An April 1964 memo from J. Edgar Hoover ordered the FBI to check out a report that Jack Ruby and Dallas Police officer J.D. Tippitt – fatally shot by Oswald shortly after Oswald killed Kennedy – had met at Ruby's strip club, the Carousel Club, sometime prior to the assassination. Hoover seemed skeptical.

– Tom Jackman

Many of the files reveal the FBI's often extraordinary efforts to identify suspected communists in the United States. Dozens of documents amount to brief records on individuals whose names were drawn from the mailing list for a publication called "The Worker." Other files include reports from associates of Hollywood figures, including screenwriter John Howard Lawson, suspected of being members of the Communist Party in California.

Some of the files predate the Kennedy assassination by nearly two decades. A collection of FBI records from 1945 record the bureau's struggles to install and maintain a wiretap on Lawson's Coldwater Canyon home. One file describes the bureau's plan to install a microphone at the house while Lawson was expected to be in San Francisco for a United Nations conference. But the bureau's plans were thwarted when agents discovered "a person residing at the Lawson home" in his absence.

Lawson was one of the "Hollywood Ten": the first group of U.S. film professionals to be blacklisted.

– Greg Miller

The documents show that for years, the FBI used informants to monitor the Communist Party in Dallas – a group that consisted of five or six people – so small they could sometimes hold a meeting inside a car.

– Devlin Barrett

One memo described tensions between CIA and FBI officials that still exist today. It quotes FBI Director J. Edgar Hoover as saying: "More and more we are telling CIA about our domestic operations and always to our detriment. I want this stopped."

– Michael S. Rosenwald

Many of the documents center on the activities of Cuban anti-Castro groups – including Orlando Bosch's Insurrectional Movement of Revolutionary Recovery (MIRR) – as the FBI tried to dissuade or scuttle their plans for armed invasions of the island. One FBI document from June 1959 predicts an uprising against Castro that never came: "Conditions are getting so bad in Cuba that it can well be that a counterrevolution will occur from within Cuba, rather than waiting for any invasion force from outside. . .. Powerful interests, such as bankers, sugar institute, et cetera, are extremely dissatisfied."

Similarly, another 1959 FBI report relays intelligence on a Cuban exiles jockeying to replace Castro if he were to be overthrown, an outcome seen as all but assured. The same document cites the prediction by an informant that Castro "cannot last more than two months."

– Michael E. Miller and Greg Miller

The records also reveal a deposition given before the presidential Commission on CIA Activities in 1975 by Richard Helms, who had served as the agency's director.

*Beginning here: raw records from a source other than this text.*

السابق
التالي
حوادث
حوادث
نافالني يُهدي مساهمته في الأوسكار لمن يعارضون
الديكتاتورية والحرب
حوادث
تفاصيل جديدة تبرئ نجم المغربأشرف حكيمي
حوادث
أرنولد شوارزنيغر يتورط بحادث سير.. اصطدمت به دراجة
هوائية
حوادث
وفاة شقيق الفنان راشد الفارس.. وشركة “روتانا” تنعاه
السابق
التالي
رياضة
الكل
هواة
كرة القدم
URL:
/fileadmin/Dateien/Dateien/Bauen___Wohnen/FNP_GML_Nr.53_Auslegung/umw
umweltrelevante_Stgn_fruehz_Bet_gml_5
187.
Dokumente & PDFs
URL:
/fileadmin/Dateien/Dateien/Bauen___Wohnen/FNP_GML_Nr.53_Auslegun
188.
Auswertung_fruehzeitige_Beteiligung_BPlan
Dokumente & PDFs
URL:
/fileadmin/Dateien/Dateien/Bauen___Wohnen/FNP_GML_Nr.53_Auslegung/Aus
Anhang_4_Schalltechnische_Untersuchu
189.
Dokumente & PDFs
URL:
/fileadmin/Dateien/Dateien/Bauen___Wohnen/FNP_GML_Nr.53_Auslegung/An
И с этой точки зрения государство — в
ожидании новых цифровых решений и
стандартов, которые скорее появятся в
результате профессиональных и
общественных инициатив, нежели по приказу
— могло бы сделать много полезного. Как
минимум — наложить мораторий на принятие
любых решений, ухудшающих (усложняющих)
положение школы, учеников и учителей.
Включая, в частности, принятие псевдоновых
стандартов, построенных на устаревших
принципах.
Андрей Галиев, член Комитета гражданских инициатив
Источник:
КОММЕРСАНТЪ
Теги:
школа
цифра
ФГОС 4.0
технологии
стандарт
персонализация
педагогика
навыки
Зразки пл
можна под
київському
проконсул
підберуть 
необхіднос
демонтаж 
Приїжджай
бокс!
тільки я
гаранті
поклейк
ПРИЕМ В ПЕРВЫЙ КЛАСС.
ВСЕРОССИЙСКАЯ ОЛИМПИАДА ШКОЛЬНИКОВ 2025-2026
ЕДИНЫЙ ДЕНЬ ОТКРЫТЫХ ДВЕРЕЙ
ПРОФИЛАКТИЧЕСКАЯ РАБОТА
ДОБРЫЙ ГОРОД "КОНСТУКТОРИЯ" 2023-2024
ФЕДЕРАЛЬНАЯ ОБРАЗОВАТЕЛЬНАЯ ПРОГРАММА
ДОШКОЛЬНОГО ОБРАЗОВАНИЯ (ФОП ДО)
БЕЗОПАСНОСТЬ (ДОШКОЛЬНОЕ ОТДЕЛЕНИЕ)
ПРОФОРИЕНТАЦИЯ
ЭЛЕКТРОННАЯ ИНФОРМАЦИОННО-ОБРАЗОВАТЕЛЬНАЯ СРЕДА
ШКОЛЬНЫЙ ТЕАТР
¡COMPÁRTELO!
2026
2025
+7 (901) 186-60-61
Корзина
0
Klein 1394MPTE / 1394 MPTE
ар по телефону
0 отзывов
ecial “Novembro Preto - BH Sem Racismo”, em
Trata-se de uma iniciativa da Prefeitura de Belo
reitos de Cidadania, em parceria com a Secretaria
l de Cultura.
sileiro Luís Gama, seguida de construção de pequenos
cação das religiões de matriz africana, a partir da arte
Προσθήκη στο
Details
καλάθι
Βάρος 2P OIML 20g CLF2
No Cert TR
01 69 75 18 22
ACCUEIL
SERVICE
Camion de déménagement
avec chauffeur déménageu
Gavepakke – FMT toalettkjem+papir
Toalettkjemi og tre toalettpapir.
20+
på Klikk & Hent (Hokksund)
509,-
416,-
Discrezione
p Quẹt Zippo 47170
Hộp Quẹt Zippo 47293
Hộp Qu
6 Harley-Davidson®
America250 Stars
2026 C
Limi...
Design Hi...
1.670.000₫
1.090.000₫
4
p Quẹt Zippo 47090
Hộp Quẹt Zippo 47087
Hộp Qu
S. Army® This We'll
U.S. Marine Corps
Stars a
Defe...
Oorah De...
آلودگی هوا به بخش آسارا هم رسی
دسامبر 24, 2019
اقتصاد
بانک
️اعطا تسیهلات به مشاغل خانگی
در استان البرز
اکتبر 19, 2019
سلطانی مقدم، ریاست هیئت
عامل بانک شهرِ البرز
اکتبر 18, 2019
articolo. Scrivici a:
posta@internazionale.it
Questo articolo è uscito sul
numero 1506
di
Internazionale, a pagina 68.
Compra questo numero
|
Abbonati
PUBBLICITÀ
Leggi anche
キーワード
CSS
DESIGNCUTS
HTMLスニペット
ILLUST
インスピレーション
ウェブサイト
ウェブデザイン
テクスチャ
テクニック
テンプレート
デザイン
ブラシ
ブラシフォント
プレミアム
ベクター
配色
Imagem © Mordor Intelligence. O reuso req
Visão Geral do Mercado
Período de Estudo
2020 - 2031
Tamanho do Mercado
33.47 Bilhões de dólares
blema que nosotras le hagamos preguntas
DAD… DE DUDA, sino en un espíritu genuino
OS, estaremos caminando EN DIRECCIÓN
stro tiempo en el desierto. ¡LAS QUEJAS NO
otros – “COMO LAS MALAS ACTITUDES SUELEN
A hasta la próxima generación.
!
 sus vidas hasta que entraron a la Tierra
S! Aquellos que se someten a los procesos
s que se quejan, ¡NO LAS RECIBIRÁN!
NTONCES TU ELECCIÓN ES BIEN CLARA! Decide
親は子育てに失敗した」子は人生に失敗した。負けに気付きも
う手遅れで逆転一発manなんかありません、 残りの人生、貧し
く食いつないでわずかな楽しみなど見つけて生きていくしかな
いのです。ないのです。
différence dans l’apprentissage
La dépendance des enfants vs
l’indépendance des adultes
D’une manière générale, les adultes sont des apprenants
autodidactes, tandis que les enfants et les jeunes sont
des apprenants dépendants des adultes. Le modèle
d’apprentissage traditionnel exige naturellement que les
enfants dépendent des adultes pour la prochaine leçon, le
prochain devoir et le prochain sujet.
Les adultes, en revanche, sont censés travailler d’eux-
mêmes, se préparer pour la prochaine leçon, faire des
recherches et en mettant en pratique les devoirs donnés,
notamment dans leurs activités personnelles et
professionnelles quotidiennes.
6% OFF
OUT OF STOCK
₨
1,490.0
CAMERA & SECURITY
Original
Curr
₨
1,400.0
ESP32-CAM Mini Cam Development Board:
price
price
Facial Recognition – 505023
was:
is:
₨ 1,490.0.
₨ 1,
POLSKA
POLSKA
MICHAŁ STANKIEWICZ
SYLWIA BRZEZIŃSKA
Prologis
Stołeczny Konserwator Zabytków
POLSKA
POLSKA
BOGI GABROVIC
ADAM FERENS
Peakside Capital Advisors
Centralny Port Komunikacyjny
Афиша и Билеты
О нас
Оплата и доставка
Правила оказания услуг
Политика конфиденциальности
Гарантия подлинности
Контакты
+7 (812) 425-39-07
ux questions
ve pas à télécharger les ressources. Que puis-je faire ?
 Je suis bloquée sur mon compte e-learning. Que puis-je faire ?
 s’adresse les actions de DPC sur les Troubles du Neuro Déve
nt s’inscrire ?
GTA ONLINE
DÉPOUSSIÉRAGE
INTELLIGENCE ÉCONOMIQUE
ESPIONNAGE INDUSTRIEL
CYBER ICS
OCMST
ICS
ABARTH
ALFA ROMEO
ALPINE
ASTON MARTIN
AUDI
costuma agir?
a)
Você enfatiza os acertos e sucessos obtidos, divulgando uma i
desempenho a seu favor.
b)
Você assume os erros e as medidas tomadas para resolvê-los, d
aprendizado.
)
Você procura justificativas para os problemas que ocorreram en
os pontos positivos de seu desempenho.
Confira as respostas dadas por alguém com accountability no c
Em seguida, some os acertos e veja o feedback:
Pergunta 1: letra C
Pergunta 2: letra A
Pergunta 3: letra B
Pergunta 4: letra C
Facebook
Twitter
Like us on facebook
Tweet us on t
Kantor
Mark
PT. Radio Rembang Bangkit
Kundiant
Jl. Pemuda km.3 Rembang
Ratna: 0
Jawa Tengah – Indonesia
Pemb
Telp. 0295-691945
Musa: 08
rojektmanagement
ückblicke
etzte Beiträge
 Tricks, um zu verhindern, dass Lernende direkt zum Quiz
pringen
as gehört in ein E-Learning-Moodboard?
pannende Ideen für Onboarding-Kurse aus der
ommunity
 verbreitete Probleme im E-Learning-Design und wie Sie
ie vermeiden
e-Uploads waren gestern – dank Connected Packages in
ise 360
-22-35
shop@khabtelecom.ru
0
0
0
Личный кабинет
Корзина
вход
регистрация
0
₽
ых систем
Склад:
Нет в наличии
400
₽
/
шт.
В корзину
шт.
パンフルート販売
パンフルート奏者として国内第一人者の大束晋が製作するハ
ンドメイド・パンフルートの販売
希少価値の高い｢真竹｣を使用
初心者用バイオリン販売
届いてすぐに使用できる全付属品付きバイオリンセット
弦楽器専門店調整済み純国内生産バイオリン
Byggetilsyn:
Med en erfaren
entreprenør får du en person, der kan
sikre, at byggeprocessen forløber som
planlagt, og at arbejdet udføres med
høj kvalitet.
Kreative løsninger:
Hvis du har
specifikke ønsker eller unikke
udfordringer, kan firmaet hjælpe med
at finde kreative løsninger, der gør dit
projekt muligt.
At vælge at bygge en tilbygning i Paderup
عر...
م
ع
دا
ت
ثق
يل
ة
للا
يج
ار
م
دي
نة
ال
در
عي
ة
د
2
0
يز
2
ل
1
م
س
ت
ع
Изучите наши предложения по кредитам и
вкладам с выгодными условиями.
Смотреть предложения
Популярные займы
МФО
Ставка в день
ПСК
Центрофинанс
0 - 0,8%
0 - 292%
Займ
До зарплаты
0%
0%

After a discussion of Vietnam, David Belin, an attorney for the commission, turned to whether the CIA was involved in Kennedy's killing.

"Well, now, the final area of my investigation relates to charges that the CIA was in some way conspiratorially involved with the assassination of President Kennedy. During the time of the Warren Commission, you were Deputy Director of Plans, is that correct?" Belin asked.

After Helms replied that he was, Belin then asked: "Is there any information involved with the assassination of President Kennedy which in any way shows that Lee Harvey Oswald was in some way a CIA agent or agent. . ."

Then, suddenly, the document cuts off.